**TASK GOAL:**
What follows is a set of entries. Give them again exactly, without the pictures.

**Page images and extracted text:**
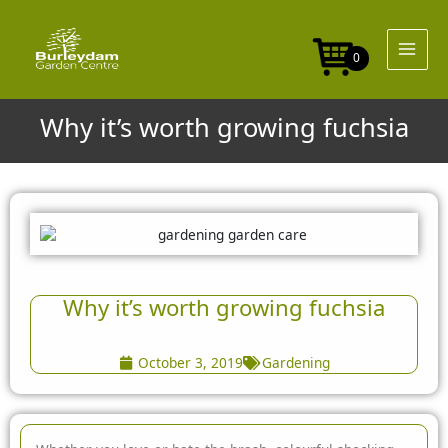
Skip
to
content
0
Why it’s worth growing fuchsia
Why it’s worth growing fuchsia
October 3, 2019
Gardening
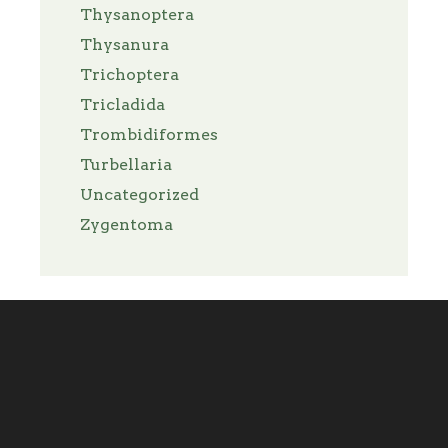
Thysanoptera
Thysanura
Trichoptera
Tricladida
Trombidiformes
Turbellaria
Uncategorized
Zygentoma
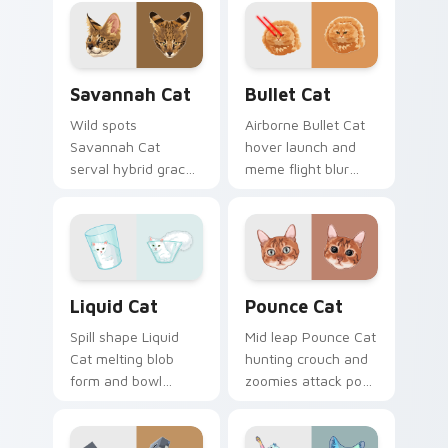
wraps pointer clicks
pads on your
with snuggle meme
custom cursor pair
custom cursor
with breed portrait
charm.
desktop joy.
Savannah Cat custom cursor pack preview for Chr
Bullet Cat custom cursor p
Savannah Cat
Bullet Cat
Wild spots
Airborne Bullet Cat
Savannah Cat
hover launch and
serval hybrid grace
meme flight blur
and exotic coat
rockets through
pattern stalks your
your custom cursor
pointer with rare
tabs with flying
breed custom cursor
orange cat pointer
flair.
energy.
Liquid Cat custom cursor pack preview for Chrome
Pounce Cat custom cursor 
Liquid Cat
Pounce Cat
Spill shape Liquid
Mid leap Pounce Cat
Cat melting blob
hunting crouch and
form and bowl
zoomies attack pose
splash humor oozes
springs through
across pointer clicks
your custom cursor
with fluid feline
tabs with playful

**RESPONSE BOX:**
Skip
to
content
0
Why it’s worth growing fuchsia
Why it’s worth growing fuchsia
October 3, 2019
Gardening
Thysanoptera
Thysanura
Trichoptera
Tricladida
Trombidiformes
Turbellaria
Uncategorized
Zygentoma
wraps pointer clicks
pads on your
with snuggle meme
custom cursor pair
custom cursor
with breed portrait
charm.
desktop joy.
Savannah Cat custom cursor pack preview for Chr
Bullet Cat custom cursor p
Savannah Cat
Bullet Cat
Wild spots
Airborne Bullet Cat
Savannah Cat
hover launch and
serval hybrid grace
meme flight blur
and exotic coat
rockets through
pattern stalks your
your custom cursor
pointer with rare
tabs with flying
breed custom cursor
orange cat pointer
flair.
energy.
Liquid Cat custom cursor pack preview for Chrome
Pounce Cat custom cursor 
Liquid Cat
Pounce Cat
Spill shape Liquid
Mid leap Pounce Cat
Cat melting blob
hunting crouch and
form and bowl
zoomies attack pose
splash humor oozes
springs through
across pointer clicks
your custom cursor
with fluid feline
tabs with playful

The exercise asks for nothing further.